The day before yesterday, bulldozers advanced with a single minded intent to raze the EWS homes to the ground. The screaming women and activists were able to stall it for a few hours.
Yesterday morning, there was a whole bunch of protestors, screaming and with placards. Passersby stopped to read and take note. Three JCB bulldozers came towards the site but they had to turn back. The people were in control – not the JCB or the cops. By afternoon, people hadn’t eaten. Everyone was tired and hungry. Most of the activists had gone back. None of the placards were visible.
Suddenly the cops started getting aggressive. Two more bus-loads of them arrived. They started by being abusive to the crowd, elbowing people and using demeaning and insulting language. A bunch of cops hit two very drunk men on their heads and back and literally dragged/pushed them out on the streets. There was a sense of fear created in the crowd. Then about thirty men with iron rods and hammers came in. They were not in uniform and looked like they had been picked from another slum. When questioned they said they had been paid by the BBMP to do the demolitions. They came in and started hanging around the houses. They did not look different from the rest of the crowd.
Then three JCB bulldozers rolled in and were just parked for about half an hour. Then the police began pushing people around.
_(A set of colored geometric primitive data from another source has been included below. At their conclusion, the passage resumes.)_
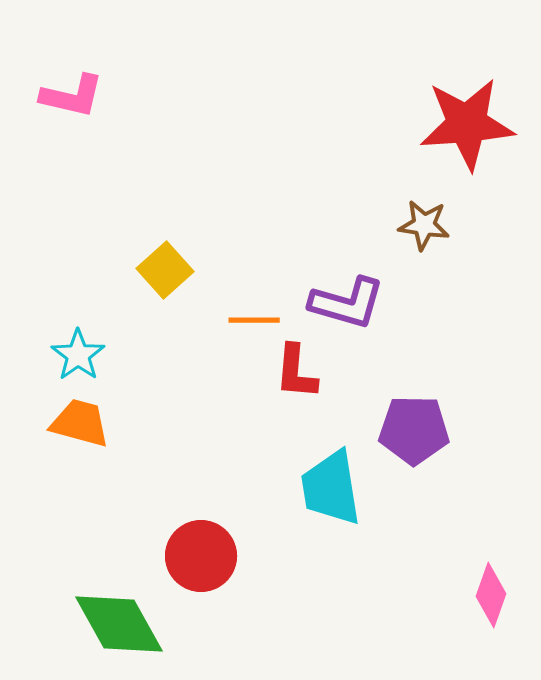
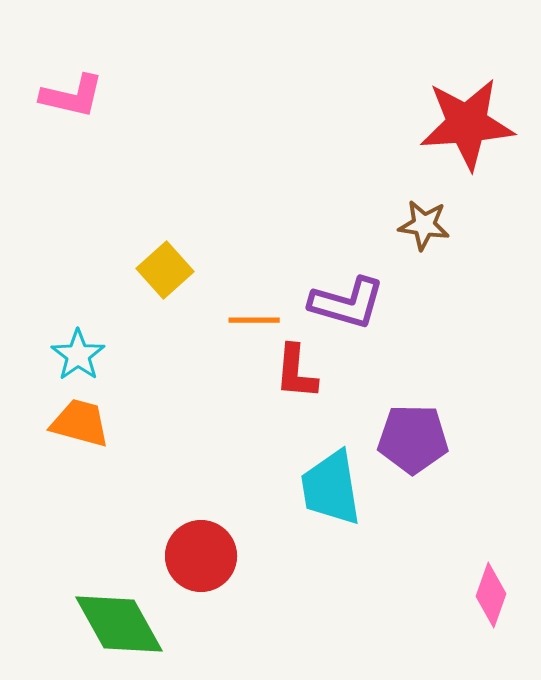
purple pentagon: moved 1 px left, 9 px down
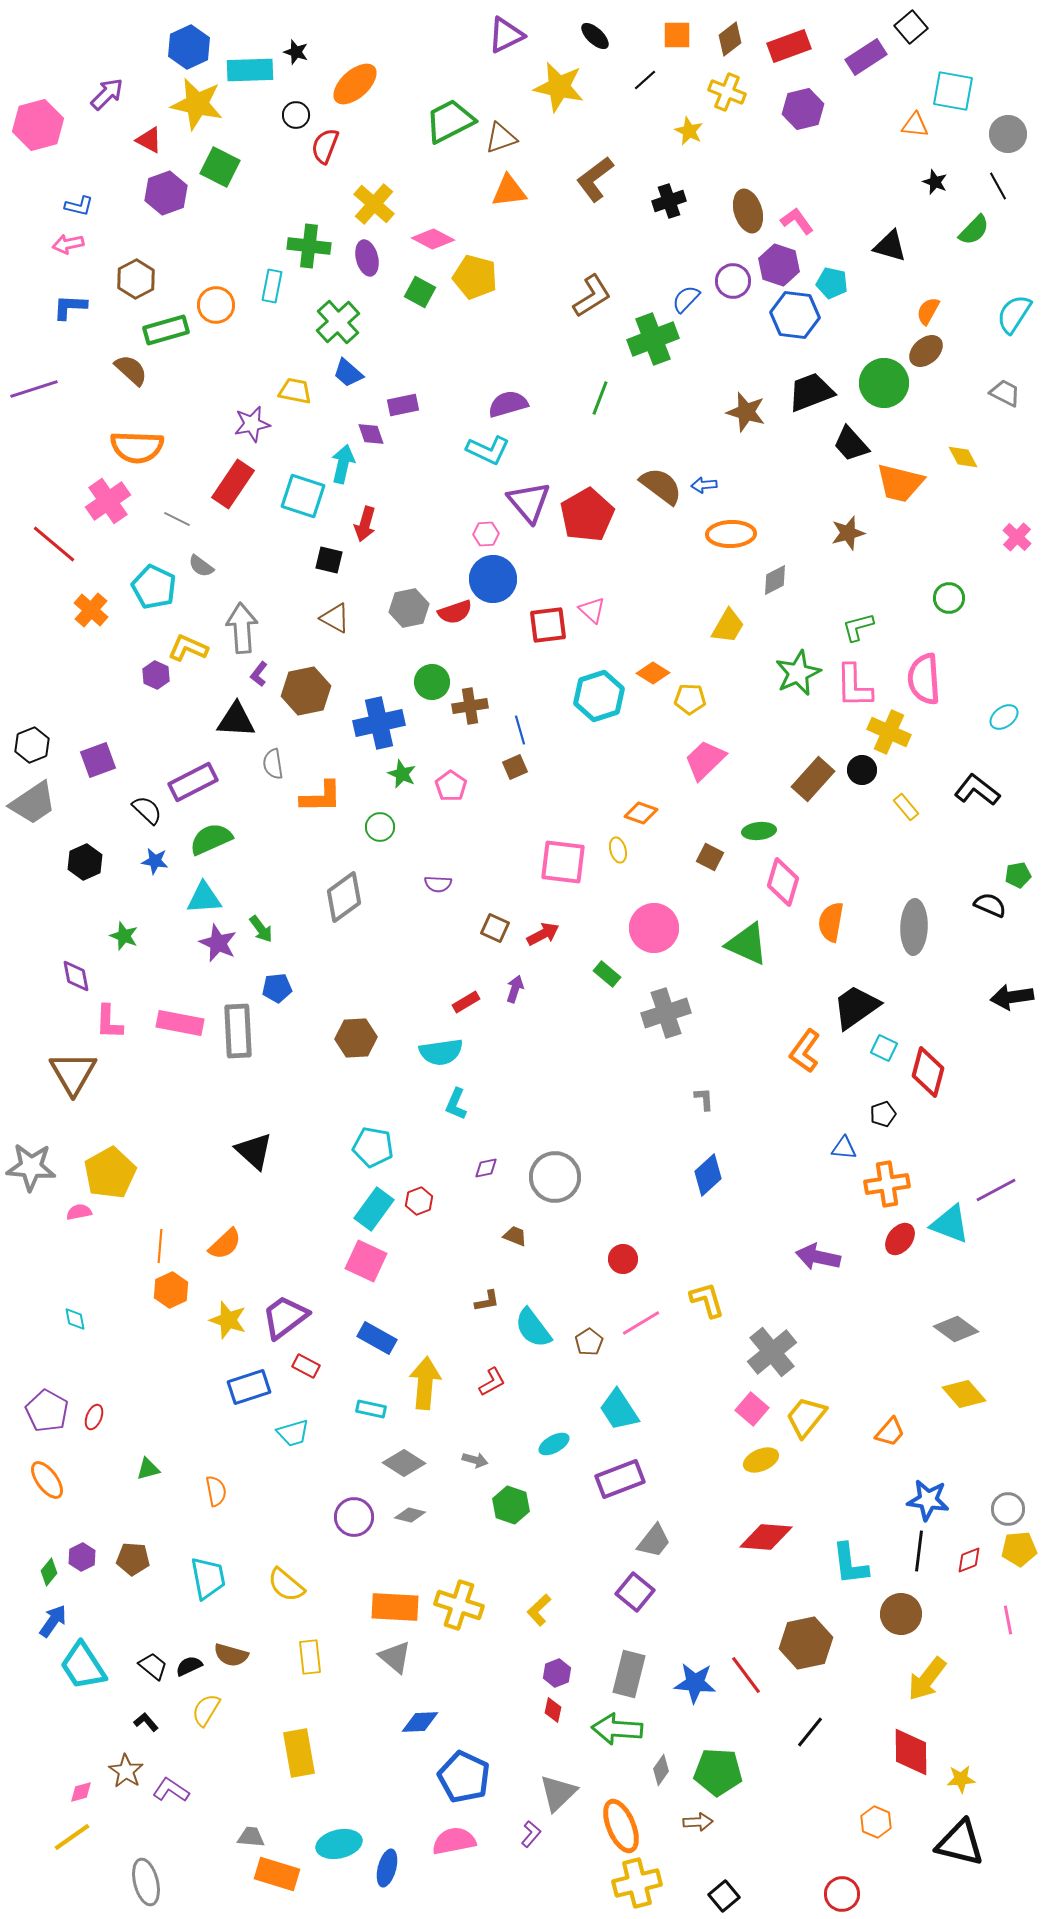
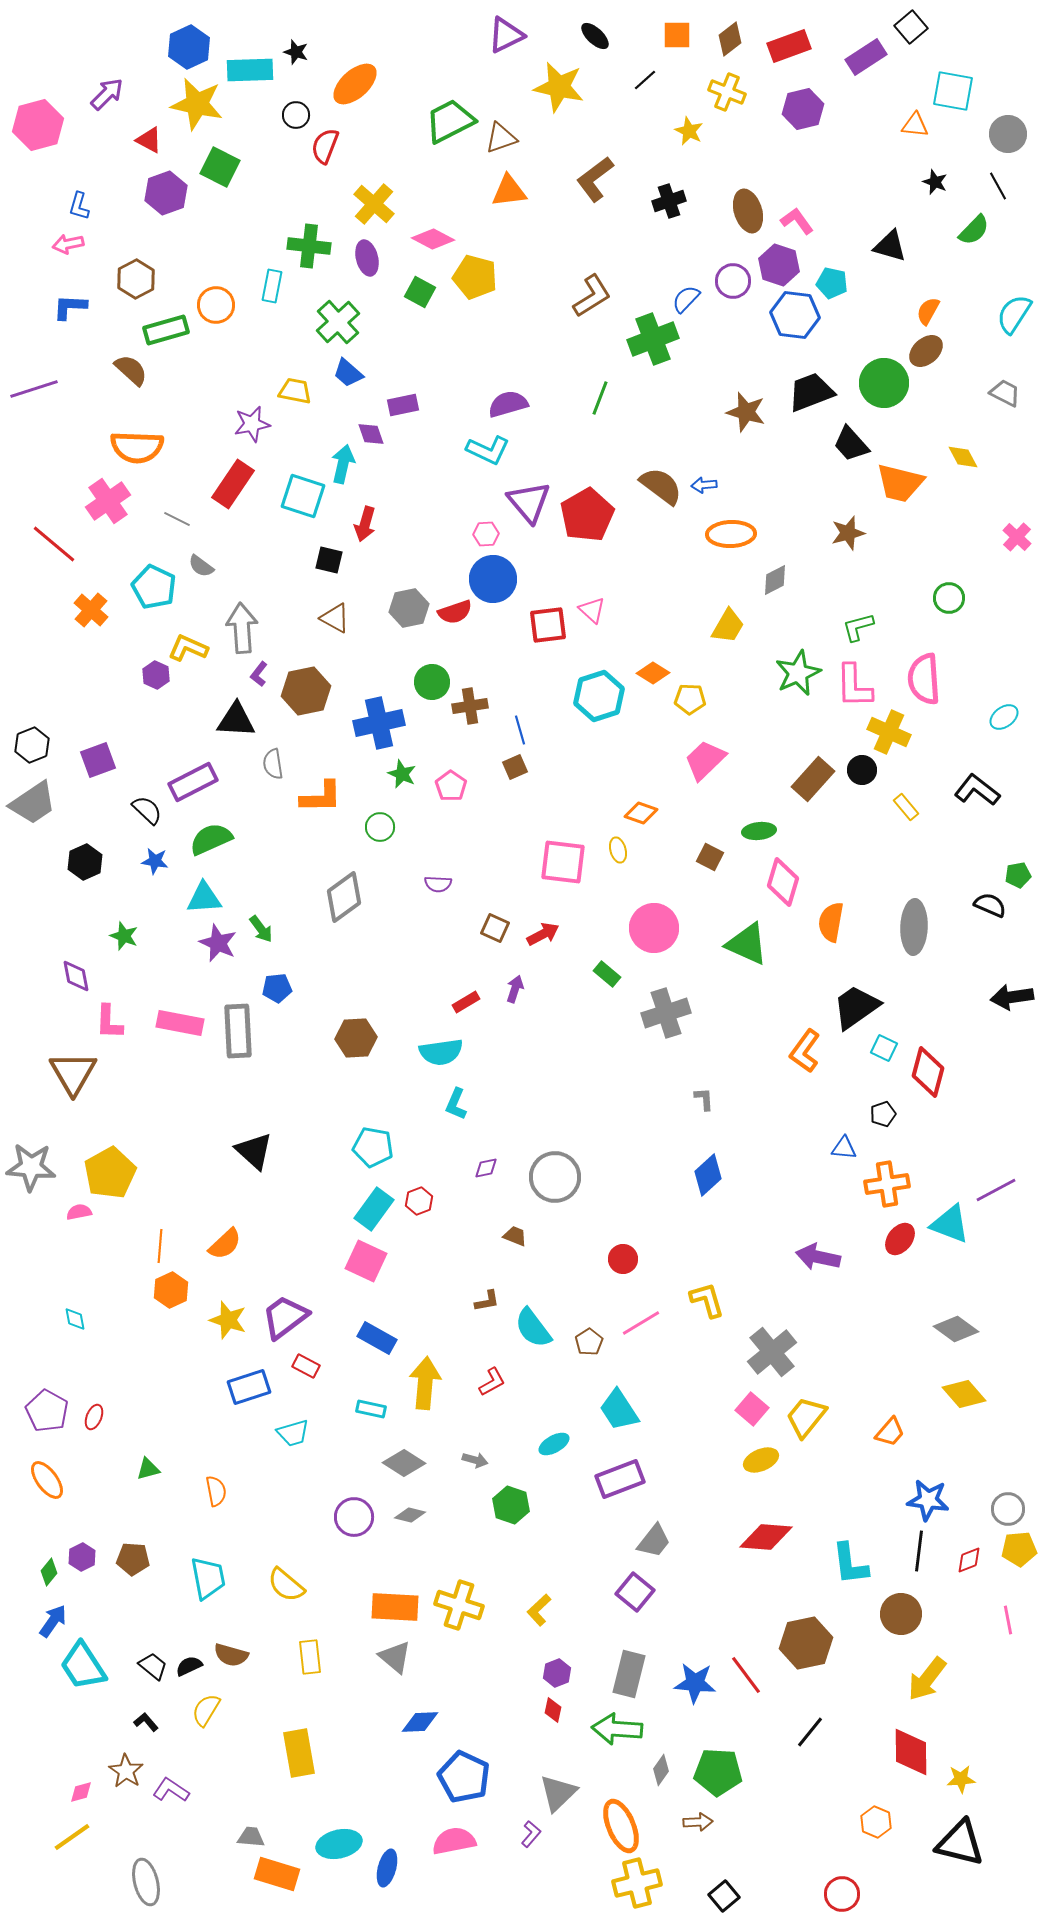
blue L-shape at (79, 206): rotated 92 degrees clockwise
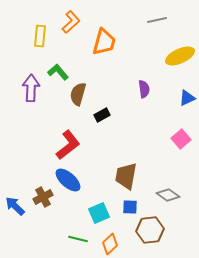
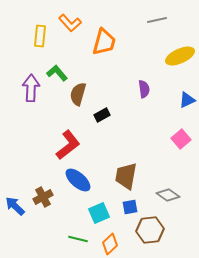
orange L-shape: moved 1 px left, 1 px down; rotated 90 degrees clockwise
green L-shape: moved 1 px left, 1 px down
blue triangle: moved 2 px down
blue ellipse: moved 10 px right
blue square: rotated 14 degrees counterclockwise
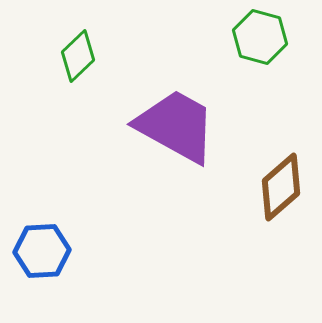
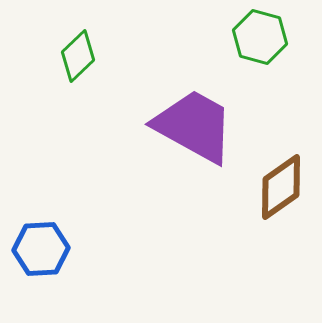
purple trapezoid: moved 18 px right
brown diamond: rotated 6 degrees clockwise
blue hexagon: moved 1 px left, 2 px up
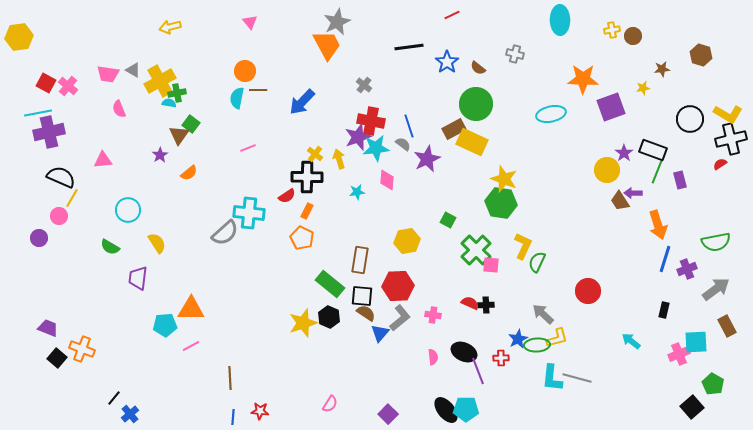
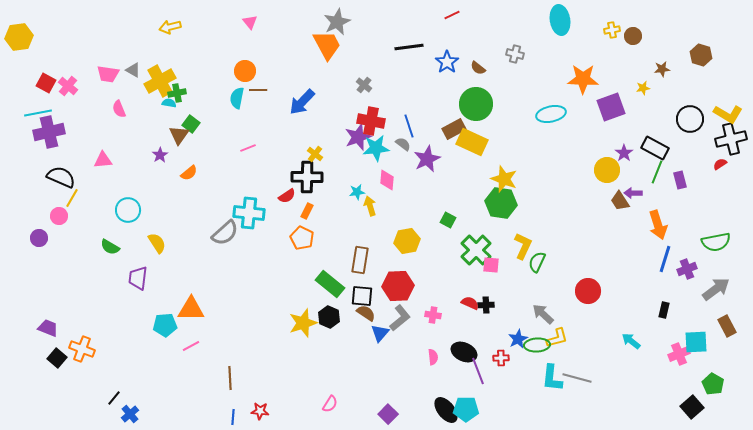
cyan ellipse at (560, 20): rotated 8 degrees counterclockwise
black rectangle at (653, 150): moved 2 px right, 2 px up; rotated 8 degrees clockwise
yellow arrow at (339, 159): moved 31 px right, 47 px down
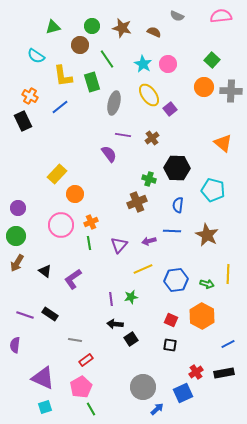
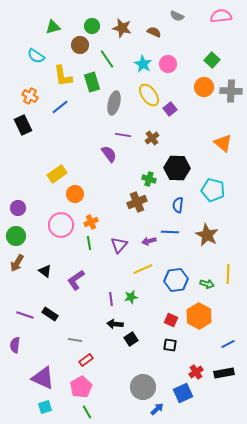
black rectangle at (23, 121): moved 4 px down
yellow rectangle at (57, 174): rotated 12 degrees clockwise
blue line at (172, 231): moved 2 px left, 1 px down
purple L-shape at (73, 279): moved 3 px right, 1 px down
orange hexagon at (202, 316): moved 3 px left
green line at (91, 409): moved 4 px left, 3 px down
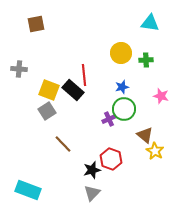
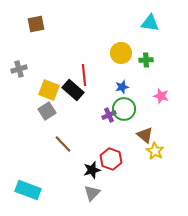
gray cross: rotated 21 degrees counterclockwise
purple cross: moved 4 px up
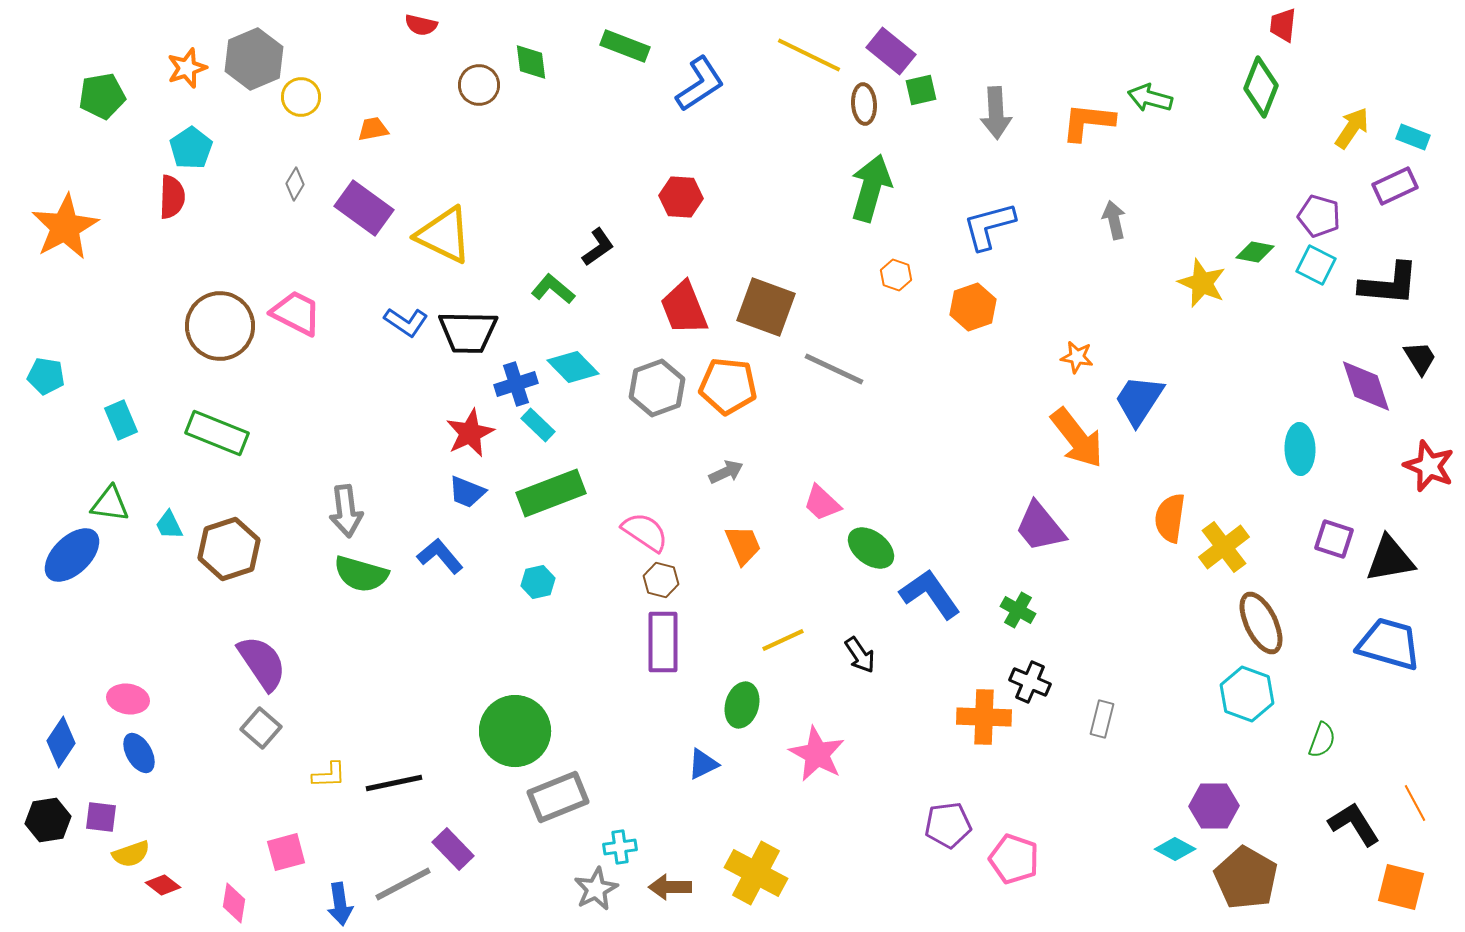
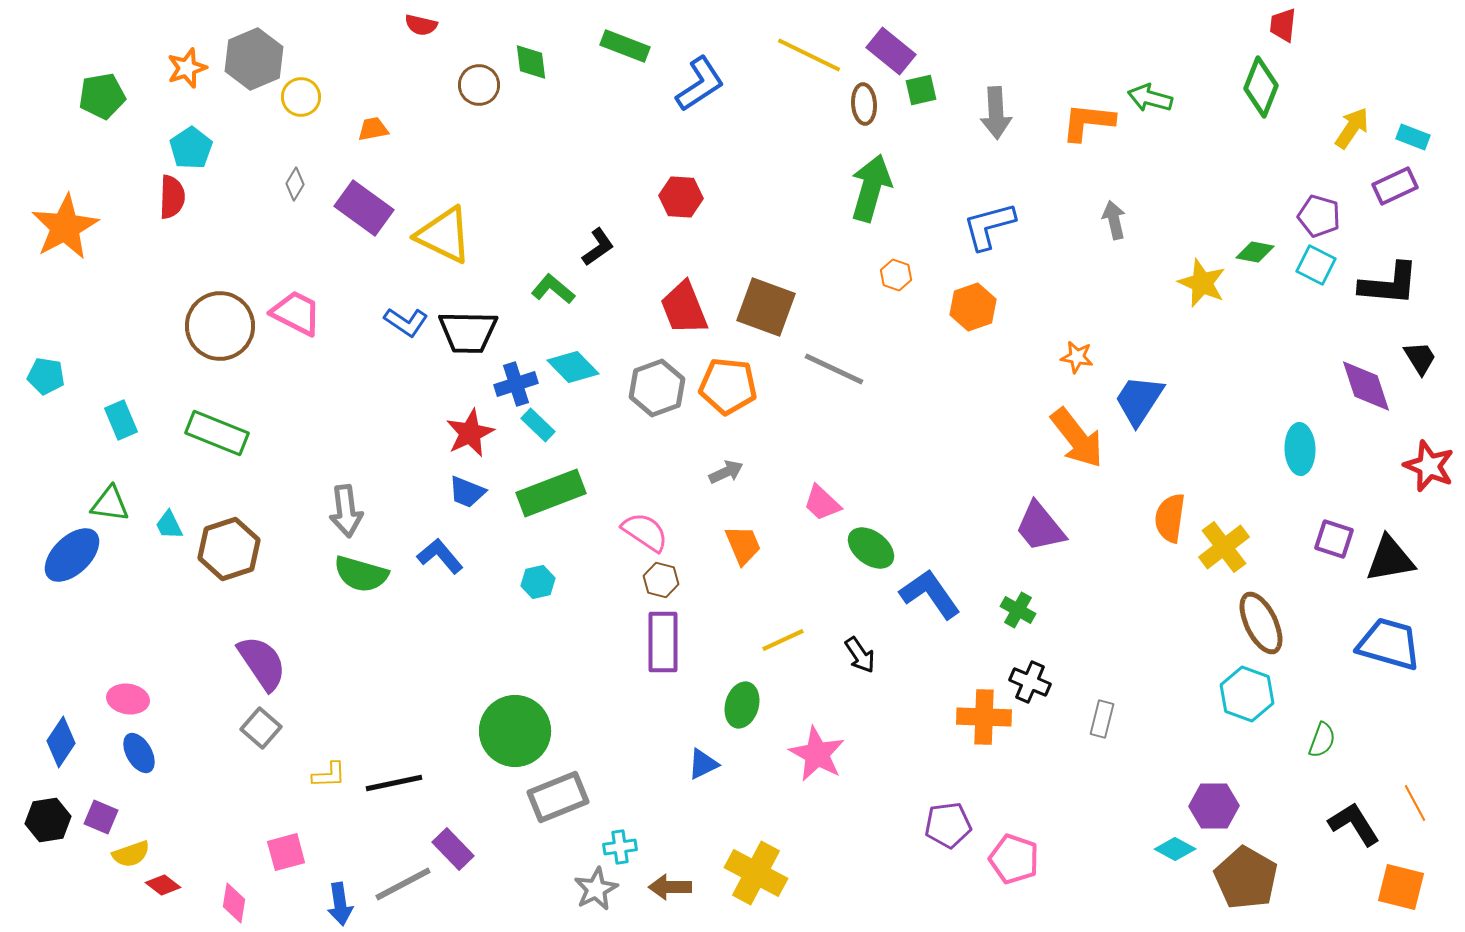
purple square at (101, 817): rotated 16 degrees clockwise
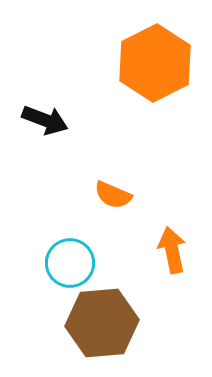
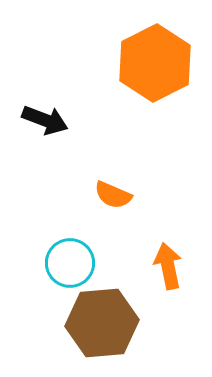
orange arrow: moved 4 px left, 16 px down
They used vans and police jeeps to cordon off people and at different locations the men with the rods began demolishing houses. Anyone who raised a voice was pushed into the waiting police vans. Women were wailing as their things were thrown out. Men were trying to collect the tin sheets to sell. Women were crying everywhere – angry, desperate women. The more angry ones were pushed around by the cops and abused and dragged away. Even as people were trying to remove their miserable possessions, ten to twelve men were in each house banging away at the tin sheets and breaking them down.
This went on from house to house to house to house with the cops and their lathis all around, ready to beat any offender. Many of the cops were laughing and joking. Many of them constantly taunted and insulted the people.
I set up a medical camp with some short supplies but hardly anyone came to me. A thought came into my head and stuck there – “Health is of no consequence without its social determinants – what health can you offer to someone who has neither food nor water nor toilets nor a roof over their heads?” Two children whose mothers had been arrested were brought to me for crying all night long and not having eaten. Two women said they felt giddy because they hadn’t eaten. One of them told me that she struggles all day to sell juice but now she doesn’t have a place to come and sleep at night.
Some one else said that they worked at NGV but the people of NGV had given a written complaint that these EWS slums were bad for the aesthetics of Koramangala.
Two children had diarrhea. Their mothers had not been able to cook for them the last two days and they had no water to drink except what somebody gave them.